- Your goal: The complete listing should be transcribed precisely.

----- Input

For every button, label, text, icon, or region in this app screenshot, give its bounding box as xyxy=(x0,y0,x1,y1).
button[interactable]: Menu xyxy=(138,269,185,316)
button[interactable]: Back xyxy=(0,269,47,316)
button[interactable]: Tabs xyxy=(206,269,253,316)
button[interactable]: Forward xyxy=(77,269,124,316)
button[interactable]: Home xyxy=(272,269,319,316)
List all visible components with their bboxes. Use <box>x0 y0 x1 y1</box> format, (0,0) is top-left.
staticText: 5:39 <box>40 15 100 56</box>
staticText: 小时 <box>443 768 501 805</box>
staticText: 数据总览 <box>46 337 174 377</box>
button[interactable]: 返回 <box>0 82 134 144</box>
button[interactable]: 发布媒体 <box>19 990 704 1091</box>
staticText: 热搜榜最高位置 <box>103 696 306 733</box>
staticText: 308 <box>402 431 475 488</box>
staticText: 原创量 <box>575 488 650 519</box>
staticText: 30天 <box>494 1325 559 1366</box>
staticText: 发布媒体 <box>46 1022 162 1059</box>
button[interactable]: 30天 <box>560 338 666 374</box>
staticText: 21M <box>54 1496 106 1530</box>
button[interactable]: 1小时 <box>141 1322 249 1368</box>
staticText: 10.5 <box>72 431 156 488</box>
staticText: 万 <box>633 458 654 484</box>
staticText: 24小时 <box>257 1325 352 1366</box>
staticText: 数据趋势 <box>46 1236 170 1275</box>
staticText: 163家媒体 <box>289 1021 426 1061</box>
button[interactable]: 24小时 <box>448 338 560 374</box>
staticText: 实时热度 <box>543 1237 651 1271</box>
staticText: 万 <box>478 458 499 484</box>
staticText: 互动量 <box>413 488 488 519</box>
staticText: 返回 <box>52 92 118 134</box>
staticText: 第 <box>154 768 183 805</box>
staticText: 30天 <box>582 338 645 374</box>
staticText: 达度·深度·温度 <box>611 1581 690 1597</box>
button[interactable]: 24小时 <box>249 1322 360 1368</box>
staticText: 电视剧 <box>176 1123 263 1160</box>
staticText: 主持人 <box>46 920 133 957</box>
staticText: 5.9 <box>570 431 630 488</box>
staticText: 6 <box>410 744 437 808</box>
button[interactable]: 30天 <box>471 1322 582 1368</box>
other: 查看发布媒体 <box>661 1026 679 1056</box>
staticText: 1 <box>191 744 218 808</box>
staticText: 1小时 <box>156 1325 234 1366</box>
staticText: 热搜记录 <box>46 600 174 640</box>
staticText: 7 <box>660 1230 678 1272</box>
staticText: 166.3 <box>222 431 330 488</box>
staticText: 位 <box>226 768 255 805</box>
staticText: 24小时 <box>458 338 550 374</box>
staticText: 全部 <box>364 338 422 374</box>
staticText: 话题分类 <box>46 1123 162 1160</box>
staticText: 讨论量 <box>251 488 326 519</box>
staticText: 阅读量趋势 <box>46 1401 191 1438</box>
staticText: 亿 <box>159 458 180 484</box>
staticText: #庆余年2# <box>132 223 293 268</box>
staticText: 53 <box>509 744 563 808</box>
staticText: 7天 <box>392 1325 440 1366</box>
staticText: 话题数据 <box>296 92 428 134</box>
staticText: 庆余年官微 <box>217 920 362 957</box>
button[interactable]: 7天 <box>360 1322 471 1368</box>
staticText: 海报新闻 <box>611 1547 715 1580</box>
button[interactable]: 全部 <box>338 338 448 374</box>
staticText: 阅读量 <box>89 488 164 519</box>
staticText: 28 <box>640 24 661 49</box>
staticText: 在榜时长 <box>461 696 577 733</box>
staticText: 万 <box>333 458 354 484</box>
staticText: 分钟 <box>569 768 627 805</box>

----------

- Output for this task:
For every button, label, text, icon, or region in this app screenshot, give its bounding box as xyxy=(x0,y0,x1,y1).
button[interactable]: Menu xyxy=(138,269,185,316)
button[interactable]: Back xyxy=(0,269,47,316)
button[interactable]: Tabs xyxy=(206,269,253,316)
button[interactable]: Forward xyxy=(77,269,124,316)
button[interactable]: Home xyxy=(272,269,319,316)
List all visible components with their bboxes. Use <box>x0 y0 x1 y1</box> format, (0,0) is top-left.
staticText: 5:39 <box>40 15 100 56</box>
staticText: 小时 <box>443 768 501 805</box>
staticText: 数据总览 <box>46 337 174 377</box>
button[interactable]: 返回 <box>0 82 134 144</box>
button[interactable]: 发布媒体 <box>19 990 704 1091</box>
staticText: 热搜榜最高位置 <box>103 696 306 733</box>
staticText: 308 <box>402 431 475 488</box>
staticText: 原创量 <box>575 488 650 519</box>
staticText: 30天 <box>494 1325 559 1366</box>
staticText: 发布媒体 <box>46 1022 162 1059</box>
button[interactable]: 30天 <box>560 338 666 374</box>
staticText: 21M <box>54 1496 106 1530</box>
button[interactable]: 1小时 <box>141 1322 249 1368</box>
staticText: 10.5 <box>72 431 156 488</box>
staticText: 万 <box>633 458 654 484</box>
staticText: 24小时 <box>257 1325 352 1366</box>
staticText: 数据趋势 <box>46 1236 170 1275</box>
staticText: 163家媒体 <box>289 1021 426 1061</box>
button[interactable]: 24小时 <box>448 338 560 374</box>
staticText: 实时热度 <box>543 1237 651 1271</box>
staticText: 万 <box>478 458 499 484</box>
staticText: 互动量 <box>413 488 488 519</box>
staticText: 返回 <box>52 92 118 134</box>
staticText: 第 <box>154 768 183 805</box>
staticText: 30天 <box>582 338 645 374</box>
staticText: 达度·深度·温度 <box>611 1581 690 1597</box>
button[interactable]: 24小时 <box>249 1322 360 1368</box>
staticText: 电视剧 <box>176 1123 263 1160</box>
staticText: 主持人 <box>46 920 133 957</box>
staticText: 5.9 <box>570 431 630 488</box>
staticText: 6 <box>410 744 437 808</box>
button[interactable]: 30天 <box>471 1322 582 1368</box>
other: 查看发布媒体 <box>661 1026 679 1056</box>
staticText: 1 <box>191 744 218 808</box>
staticText: 1小时 <box>156 1325 234 1366</box>
staticText: 热搜记录 <box>46 600 174 640</box>
staticText: 7 <box>660 1230 678 1272</box>
staticText: 166.3 <box>222 431 330 488</box>
staticText: 位 <box>226 768 255 805</box>
staticText: 24小时 <box>458 338 550 374</box>
staticText: 全部 <box>364 338 422 374</box>
staticText: 话题分类 <box>46 1123 162 1160</box>
staticText: 讨论量 <box>251 488 326 519</box>
staticText: 阅读量趋势 <box>46 1401 191 1438</box>
staticText: 亿 <box>159 458 180 484</box>
staticText: #庆余年2# <box>132 223 293 268</box>
staticText: 53 <box>509 744 563 808</box>
staticText: 7天 <box>392 1325 440 1366</box>
staticText: 话题数据 <box>296 92 428 134</box>
staticText: 庆余年官微 <box>217 920 362 957</box>
button[interactable]: 7天 <box>360 1322 471 1368</box>
staticText: 海报新闻 <box>611 1547 715 1580</box>
button[interactable]: 全部 <box>338 338 448 374</box>
staticText: 阅读量 <box>89 488 164 519</box>
staticText: 28 <box>640 24 661 49</box>
staticText: 在榜时长 <box>461 696 577 733</box>
staticText: 万 <box>333 458 354 484</box>
staticText: 分钟 <box>569 768 627 805</box>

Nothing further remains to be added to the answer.